Hi Mark, I am no medical expert, nor pretend to know anything about the medical side (I must admit I do not trust the medical profession as a whole, and only trust a few within that profession, alas, why would it have been any different than the rest, right?). My story however may shed some light for you, and hopefully encourage you to "go for it" with a big side of "be extra careful", in my case, I attained both by progressing with a very gradual curve.
I had a very close call to falling through the ceiling of my home while researching in order to run some data wiring for my entertainment system; while I did not fall, avoiding the fall implied overstretching in such a bad position, in a very small space, that I ended with a herniated disk in my lumbar region. Suffice to say that even about three months after the close call, I had a recurrence when trimming my toes that made me fall to the floor incapacitated for about half an hour, without even being able to rotate my body on the floor. Took about one hour before I was able to literally drag myself near a piece of furniture that eventually allowed me to pull myself up minimizing the overwhelming pain on my back, this pain went for weeks where just to sit, I was forced to use the strength of my arms in order to relieve the pain by holding a good portion of my upper body weight, at-all-times.
I discovered pretty quickly that while at the pool, the pain would go away given the body is mostly supported by buoyancy. Owning a monofin at the time seemed like a stupid thing (already owned from years ago, yet had not used it in decades), just undulating with no fins was a terrible ordeal that would bring back the pain. Yet I started by adding a few very soft/slow undulating movements at the end of every swimming (no feet kick, just arms underwater 25 meters in order to feel I would eventually be able to enjoy at least half of what a normal person can enjoy underwater) session, important to do this at the end when you are already warmed up. Pretty soon I found myself asking for at least small body boarding fins, which I bought instead of selling my super stiff monofin. Pretty slowly I eventually started using the fins to undulate slowly, this was "no pain, you gain" situation. Regular small cheap fins were next after a few months, and I eventually bought a medium monofin to create a step before getting back into my hard one.

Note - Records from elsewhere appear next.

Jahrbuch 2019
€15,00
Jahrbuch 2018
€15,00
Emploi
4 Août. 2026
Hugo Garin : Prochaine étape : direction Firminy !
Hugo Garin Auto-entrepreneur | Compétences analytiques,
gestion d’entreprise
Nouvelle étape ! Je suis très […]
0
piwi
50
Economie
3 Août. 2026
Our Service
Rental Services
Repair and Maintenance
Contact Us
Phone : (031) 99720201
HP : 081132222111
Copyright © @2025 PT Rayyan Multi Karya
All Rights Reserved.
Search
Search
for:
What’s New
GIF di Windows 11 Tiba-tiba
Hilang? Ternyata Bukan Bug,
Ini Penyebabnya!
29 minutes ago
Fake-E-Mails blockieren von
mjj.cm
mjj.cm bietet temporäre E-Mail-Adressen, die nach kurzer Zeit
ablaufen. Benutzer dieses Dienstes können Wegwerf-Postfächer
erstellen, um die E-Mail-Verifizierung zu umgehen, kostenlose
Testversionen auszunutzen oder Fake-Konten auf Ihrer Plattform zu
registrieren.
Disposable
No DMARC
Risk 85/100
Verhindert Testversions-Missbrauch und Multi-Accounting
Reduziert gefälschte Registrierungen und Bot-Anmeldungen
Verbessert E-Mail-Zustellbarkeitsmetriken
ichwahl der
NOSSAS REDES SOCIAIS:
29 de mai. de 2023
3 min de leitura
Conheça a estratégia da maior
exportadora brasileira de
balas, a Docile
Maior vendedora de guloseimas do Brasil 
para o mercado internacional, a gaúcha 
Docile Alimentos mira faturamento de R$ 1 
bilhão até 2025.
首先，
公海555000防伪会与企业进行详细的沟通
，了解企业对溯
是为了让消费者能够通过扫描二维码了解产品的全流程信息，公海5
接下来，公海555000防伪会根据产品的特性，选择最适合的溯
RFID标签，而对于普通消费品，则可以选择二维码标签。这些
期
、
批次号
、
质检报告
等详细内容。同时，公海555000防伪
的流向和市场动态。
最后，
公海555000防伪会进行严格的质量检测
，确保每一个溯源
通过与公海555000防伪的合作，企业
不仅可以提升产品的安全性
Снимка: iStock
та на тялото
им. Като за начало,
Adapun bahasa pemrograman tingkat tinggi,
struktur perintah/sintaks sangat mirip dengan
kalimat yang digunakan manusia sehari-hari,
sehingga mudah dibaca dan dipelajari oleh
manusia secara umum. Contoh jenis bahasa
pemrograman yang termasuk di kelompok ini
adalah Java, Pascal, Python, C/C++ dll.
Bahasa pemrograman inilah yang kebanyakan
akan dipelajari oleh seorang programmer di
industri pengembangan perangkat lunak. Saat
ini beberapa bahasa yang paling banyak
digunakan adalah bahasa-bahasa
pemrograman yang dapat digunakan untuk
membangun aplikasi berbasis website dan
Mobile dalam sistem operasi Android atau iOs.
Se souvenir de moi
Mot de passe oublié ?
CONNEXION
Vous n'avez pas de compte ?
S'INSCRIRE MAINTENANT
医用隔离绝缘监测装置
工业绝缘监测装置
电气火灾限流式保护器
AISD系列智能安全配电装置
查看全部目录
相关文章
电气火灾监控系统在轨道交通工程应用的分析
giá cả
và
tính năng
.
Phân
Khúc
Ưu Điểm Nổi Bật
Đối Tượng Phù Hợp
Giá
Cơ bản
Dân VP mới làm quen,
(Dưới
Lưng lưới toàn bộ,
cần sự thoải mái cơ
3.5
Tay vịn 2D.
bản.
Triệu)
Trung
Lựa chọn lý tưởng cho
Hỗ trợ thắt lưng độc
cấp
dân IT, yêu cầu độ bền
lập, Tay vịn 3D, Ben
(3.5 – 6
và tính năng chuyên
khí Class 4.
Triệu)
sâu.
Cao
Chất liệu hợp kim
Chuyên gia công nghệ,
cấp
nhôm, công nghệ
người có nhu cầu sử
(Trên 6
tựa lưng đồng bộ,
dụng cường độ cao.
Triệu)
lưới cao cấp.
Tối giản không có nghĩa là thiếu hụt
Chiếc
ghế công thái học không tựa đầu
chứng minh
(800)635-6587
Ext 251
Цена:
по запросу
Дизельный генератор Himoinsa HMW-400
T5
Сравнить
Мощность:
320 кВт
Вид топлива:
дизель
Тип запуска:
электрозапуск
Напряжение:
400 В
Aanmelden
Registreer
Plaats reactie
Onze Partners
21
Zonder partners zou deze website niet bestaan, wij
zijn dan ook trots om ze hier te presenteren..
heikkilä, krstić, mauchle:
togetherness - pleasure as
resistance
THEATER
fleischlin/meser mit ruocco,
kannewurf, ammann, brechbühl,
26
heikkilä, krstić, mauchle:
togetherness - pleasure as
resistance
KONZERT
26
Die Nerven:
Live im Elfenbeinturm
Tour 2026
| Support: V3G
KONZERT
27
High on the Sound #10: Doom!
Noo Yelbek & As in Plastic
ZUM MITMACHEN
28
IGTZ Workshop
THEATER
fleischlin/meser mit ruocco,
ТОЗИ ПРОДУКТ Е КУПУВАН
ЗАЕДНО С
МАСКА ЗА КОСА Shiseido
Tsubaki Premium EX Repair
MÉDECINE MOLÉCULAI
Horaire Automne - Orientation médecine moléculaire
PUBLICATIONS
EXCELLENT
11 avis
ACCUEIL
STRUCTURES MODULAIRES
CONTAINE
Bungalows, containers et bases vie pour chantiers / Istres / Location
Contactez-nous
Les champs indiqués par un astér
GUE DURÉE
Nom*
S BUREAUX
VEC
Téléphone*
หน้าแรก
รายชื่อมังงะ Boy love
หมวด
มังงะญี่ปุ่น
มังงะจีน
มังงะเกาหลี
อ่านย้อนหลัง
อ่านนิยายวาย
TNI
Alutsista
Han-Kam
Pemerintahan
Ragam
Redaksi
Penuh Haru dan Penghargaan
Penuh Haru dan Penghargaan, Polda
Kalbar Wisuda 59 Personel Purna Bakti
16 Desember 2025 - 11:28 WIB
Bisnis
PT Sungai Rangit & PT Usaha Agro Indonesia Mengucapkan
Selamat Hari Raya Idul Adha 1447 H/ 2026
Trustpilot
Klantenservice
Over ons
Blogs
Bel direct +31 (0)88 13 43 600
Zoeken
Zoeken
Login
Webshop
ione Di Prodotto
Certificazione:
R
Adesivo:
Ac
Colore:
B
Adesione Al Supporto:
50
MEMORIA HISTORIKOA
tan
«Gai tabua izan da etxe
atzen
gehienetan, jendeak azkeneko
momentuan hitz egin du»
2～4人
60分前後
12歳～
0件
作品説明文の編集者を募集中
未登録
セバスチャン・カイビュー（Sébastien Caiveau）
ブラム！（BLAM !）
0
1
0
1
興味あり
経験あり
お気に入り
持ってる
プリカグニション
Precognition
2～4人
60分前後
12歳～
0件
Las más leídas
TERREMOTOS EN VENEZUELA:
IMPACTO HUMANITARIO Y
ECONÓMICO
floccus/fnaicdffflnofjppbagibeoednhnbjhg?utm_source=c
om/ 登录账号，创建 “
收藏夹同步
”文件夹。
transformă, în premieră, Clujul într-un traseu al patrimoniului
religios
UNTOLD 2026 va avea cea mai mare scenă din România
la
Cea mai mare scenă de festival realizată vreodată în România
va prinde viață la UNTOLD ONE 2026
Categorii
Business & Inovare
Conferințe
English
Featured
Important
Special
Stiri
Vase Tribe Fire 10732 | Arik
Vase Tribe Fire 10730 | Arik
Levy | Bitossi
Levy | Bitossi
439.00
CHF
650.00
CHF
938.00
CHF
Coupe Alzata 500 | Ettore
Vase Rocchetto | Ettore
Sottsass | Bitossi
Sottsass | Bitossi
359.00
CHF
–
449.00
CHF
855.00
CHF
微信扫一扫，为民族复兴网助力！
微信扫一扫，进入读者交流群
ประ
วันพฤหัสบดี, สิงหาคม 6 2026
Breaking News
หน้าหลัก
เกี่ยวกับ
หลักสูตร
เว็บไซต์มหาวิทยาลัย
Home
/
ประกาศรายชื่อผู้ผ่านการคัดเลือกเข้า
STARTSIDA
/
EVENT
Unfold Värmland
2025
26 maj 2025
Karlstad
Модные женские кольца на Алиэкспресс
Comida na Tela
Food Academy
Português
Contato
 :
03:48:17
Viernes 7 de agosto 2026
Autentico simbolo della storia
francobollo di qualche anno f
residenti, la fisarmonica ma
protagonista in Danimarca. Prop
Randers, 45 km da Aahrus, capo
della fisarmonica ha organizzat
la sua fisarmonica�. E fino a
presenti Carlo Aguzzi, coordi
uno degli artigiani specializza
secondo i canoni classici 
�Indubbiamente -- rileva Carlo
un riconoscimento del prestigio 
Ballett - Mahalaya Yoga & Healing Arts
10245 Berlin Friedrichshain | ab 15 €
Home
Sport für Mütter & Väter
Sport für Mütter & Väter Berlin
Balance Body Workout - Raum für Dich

The disk is not healed, they never heal, yet the strengthening of my back has helped me overcome a seriously handicapping situation to a point where I can now even lift weights of 130 lbs (my wife for a photo session) with very little pain that subsides pretty quickly. I know I will never be back to hundred percent, yet I am already at a good solid 65%, and much like the unattainable monofin seemed before, I may even get back to a hundred eventually.
Perhaps the most important thing you have to keep in mind is to exercise correctly, warm up, push without absolutely no pain, however ridiculously soft it may feel or look, and keep pushing that boundary to your personal limits relentlessly.
Do not jump into a monofin right away, you may hurt yourself, rather build up slowly, and safely without ever straining yourself.
Go for it, become a success story, come back, and tell us about it.